Sunday, March 02, 2008 9:01:00 PM
That symbolizes so well (or badly I should say) how America allows itself to be lulled into a stupor, as long as "it doesn't happen to me."
My wife and I are both on our mortgage, yet everything comes addressed to me - everything. The apathy inherent in this country frightens me.
Monday, March 03, 2008 12:24:00 AM
such a sad sad tale..and Kvatch is right....too too common....and that is what makes it so heartrending...
Now about the Photo...you were karmically meant to meet each.,...such a wonderful thread connecting good souls...
Monday, March 03, 2008 12:26:00 AM
ooooops Hi Future..we bumped into each other...
Monday, March 03, 2008 12:26:00 AM
One of my childhood friends was the daughter of my aunt-in-law's sister. Although no kin either by blood or law, we grew up as "cousins". Such kin-to-kin relationships were common in my family. When we entered adulthood, J.J. "came out" as a lesbian, much to the astonishment and sometimes chagrin of the family. Over the years she was ridiculed often, called an "it" as if she had no gender, and treated abominably. She was a good hearted, decent person whose only "crime" was her sexual orientation. She died of a heart attack several years ago and her partner of many years had no standing either at the hospital nor in the death rituals. It was sad.
Monday, March 03, 2008 10:36:00 PM
Hello, Granny.
I've been thinking about this a bit over the past few months, and I think that the whole "gay marriage" movement is a bit misguided.
First of all, it doesn't address the issue directly, but seeks to cure a symptom rather than the illness.
And secondly, due to aiming at the illness, it leaves out a significant portion of others which are affected in a like manner.
What we need is a domestic partnership act that would work as a framework of a contractual agreement, much like marriage.
This would give those straight couples as well that have co-habitated for a length of time some basis in law as to what rights are specifically protected.
The problem, I believe, is one of the predominant model of business ethics. As a people, we lack the power to change that model, but we can limit the havoc on peoples' lives.
And politically, removing the issue from a sub-group to the mainstream should shore up popular support.
It's not marriage that gays need.
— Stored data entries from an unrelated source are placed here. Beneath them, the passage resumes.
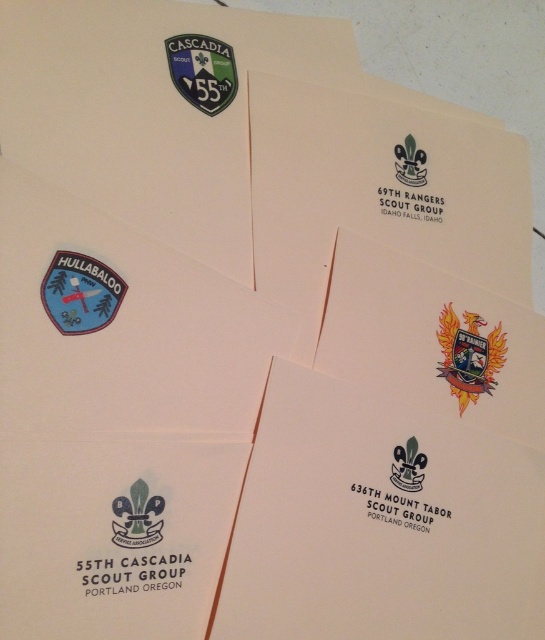 Question: Does matte fabric patch at lower left appear on the right side of blue fabric patch at lower left?

Choices:
 (A) no
 (B) yes

Answer: (B)

Question: Which object is the farthest from the green matte patch at upper left?

Choices:
 (A) white matte fleur-de-lis at center
 (B) green matte logo at lower left

Answer: (A)

Question: Considering the relative positions of blue fabric patch at lower left and green matte logo at lower left in the image provided, where is blue fabric patch at lower left located with respect to green matte logo at lower left?

Choices:
 (A) below
 (B) above

Answer: (B)

Question: Which point is farther to the camera?

Choices:
 (A) blue fabric patch at lower left
 (B) green matte patch at upper left

Answer: (B)

Question: Among these points, which one is farthest from the camera?

Choices:
 (A) (60, 285)
 (B) (172, 413)

Answer: (B)

Question: Does matte fabric patch at lower left have a larger size compared to white matte fleur-de-lis at center?

Choices:
 (A) no
 (B) yes

Answer: (B)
Marriage is over-rated anyway. What they need is a basis for enforceable legal rights.
I remember a post a long time ago that the Grumpy Old Man did. He was talking about these two gay guys that he knew back in the 60's that both worked for the same shipping company (a British company, I believe).
Anyway, the one died, and the other was bereft, as well as in a position most precarious, for he thought it certain that he would have to sell the house that they shared.
The company gave him their condolences, as well as his partner's pension, which would normally go to a widow. Unasked. They said that they thought it would be the right thing to do.
Think of what we could be like today, if only people did business on the basis of what they thought would be the right thing to do.